The differences in structure and culture can be a significant barrier to developing a system-wide approach, said the paper. The NHS plays a leading role in health systems, but as one strategic director from an Essex district said: ‘I’ve never had the sense that the NHS has been open to systems conversations’.
The policy officer from a Lincolnshire district said: ‘Data sharing is difficult, and organisations think they can’t share data.’
On attitudes to risk taking, a senior public health officer in the West Midlands said system-wide working ‘needs a jump of risk, as part of a partnership’ and argued that it ‘requires political appetite so that even when something is not working we try again and take a different approach’.
The importance of ‘honest and high-trust relationships’ was the strongest and most consistent theme from the research. An officer in an Essex district described some of the differences that have taken shape in their council’s culture: ‘In traditional partnerships the person who organises or convenes usually takes away the bulk of responsibilities or actions. In our partnerships we have dispersed leadership, so the responsibility and action is shared.’
Responding to the report , chief executive of the LGiU Jonathan Carr-West said: ‘Good local health systems depend on relationships of trust, transparency and cooperation. Yet the focus of systems thinking is often structures and processes, rather than people and relationships.
‘To move forward on this agenda, leaders need to provide the right framework and incentives for staff to innovate. New approaches and collaborations can entail risks that things won’t work and we need to create the conditions for trust and collaboration, aligning incentives and performance indicators accordingly so that staff feel safe enough to look around them, taking a system-wide view of the work that they do.’

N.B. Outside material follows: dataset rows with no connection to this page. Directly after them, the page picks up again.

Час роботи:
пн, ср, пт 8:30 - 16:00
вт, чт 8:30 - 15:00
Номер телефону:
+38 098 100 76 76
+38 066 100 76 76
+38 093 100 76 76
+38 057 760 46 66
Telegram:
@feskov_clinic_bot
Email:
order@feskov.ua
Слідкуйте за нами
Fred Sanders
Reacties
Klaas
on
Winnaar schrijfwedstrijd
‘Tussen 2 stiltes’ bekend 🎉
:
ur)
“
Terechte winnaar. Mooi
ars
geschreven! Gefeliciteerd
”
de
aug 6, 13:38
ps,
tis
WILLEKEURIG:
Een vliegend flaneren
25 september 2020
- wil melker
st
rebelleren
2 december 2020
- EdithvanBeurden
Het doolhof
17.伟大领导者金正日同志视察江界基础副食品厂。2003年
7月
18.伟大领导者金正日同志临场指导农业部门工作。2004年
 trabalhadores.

With capacity ‘already stretched in local government and in the NHS’, he said it was time to ‘provide decent, sustainable funding for local government’.

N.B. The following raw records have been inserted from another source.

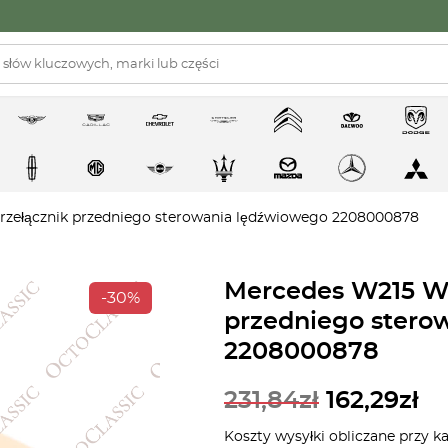
zełącznik przedniego sterowania lędźwiowego 2208000878
Mercedes W215 W2
-30%
przedniego stero
2208000878
231,84
zł
162,29
zł
Koszty wysyłki obliczane przy k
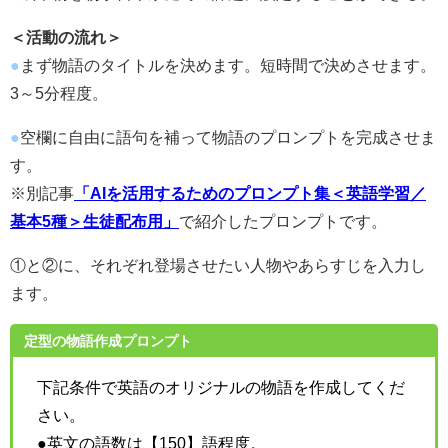
＜活動の流れ＞
●
まず物語のタイトルを決めます。短時間で決めさせます。
3～5分程度。
●
空欄に自由に語句を補って物語のプロンプトを完成させま
す。
※別記事
「AIを活用するためのプロンプト集＜英語学習／
基本5種＞生徒配布用」
で紹介したプロンプトです。
①と②に、それぞれ登場させたい人物やあらすじを入力し
ます。
定型の物語作成プロンプト
下記条件で英語のオリジナルの物語を作成してくだ
さい。
●英文の語数は【150】語程度。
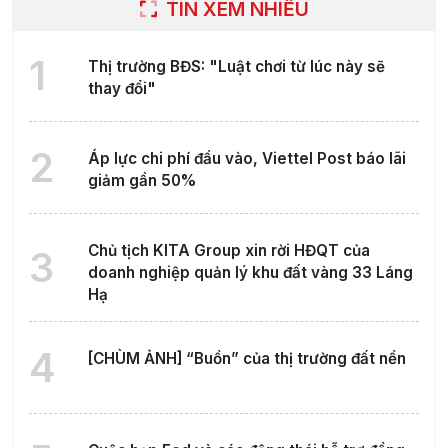
TIN XEM NHIỀU
1
Thị trường BĐS: "Luật chơi từ lúc này sẽ
thay đổi"
2
Áp lực chi phí đầu vào, Viettel Post báo lãi
giảm gần 50%
Chủ tịch KITA Group xin rời HĐQT của
3
doanh nghiệp quản lý khu đất vàng 33 Láng
Hạ
4
[CHÙM ẢNH] “Buồn” của thị trường đất nền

He added: ‘Additional responsibilities for long-term strategy and partnership building should not impose greater demand on local authorities without proper support.
‘Ultimately, devolution and levelling up will only be meaningful if local government is enabled to develop its capacity and given the support it needs to lead locally.’

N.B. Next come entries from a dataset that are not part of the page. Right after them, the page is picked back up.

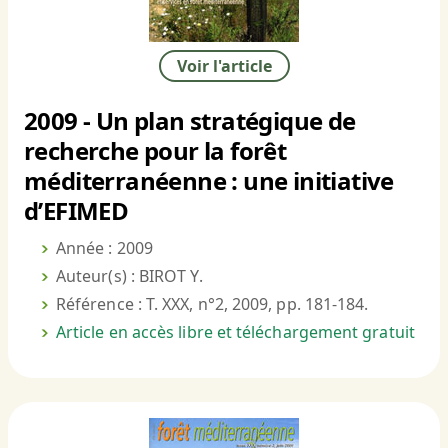
Voir l'article
2009 - Un plan stratégique de
recherche pour la forêt
méditerranéenne : une initiative
d’EFIMED
Année : 2009
Auteur(s) : BIROT Y.
Référence : T. XXX, n°2, 2009, pp. 181-184.
Article en accès libre et téléchargement gratuit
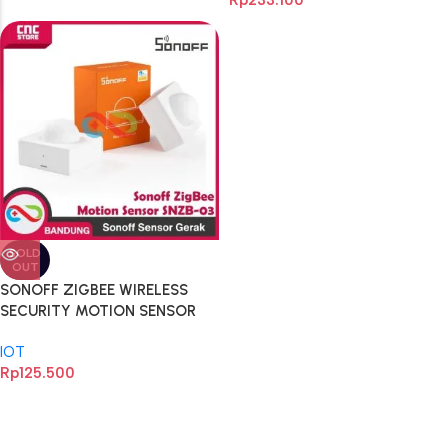
Rp
233.100
SOLD
OUT
SONOFF ZIGBEE WIRELESS
SECURITY MOTION SENSOR
SNZB-03 SENSOR GERAK
IOT
Rp
125.500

It is clear that there are huge challenges, but the report does offer some early grounds for hope that a systems focus is starting to shift behaviour and relationships. And in one area at least it is helping to tackle the problem of capacity. As a public health officer in Essex said: ‘The systems approach means that we can work both hyper-locally and bring the county into discussions, maximising the capacity.’
Make sure that all partners’ strategic documents are aligned across the system. Strategic priorities and the documents that are set out to govern how organisations collaborate are crucial.
Work closely with citizens. The shift from structures to relationships should go hand in hand with a shift from services to people. The population should be the starting point.
Balance risk. It is important for commissioners to develop the right balance between risk aversion and risk acceptance.
Create the conditions for behaviour change. Local authorities and other organisations need to create the conditions for trust and collaboration, aligning incentives and performance indicators accordingly so that staff feel safe enough to look around them, taking a system-wide view of the work they do.
System-wide budgeting. Funding should be provided specifically for the coordination of strategic priorities across the system. Various models of single pot place-based financing, going back to Total Place, have been tried and shown to have positive impacts.
Build capacity. Capacity is already stretched in local government and in the NHS. Additional responsibilities for long-term strategy and partnership building should not impose greater demand on local authorities without decent and reliable support.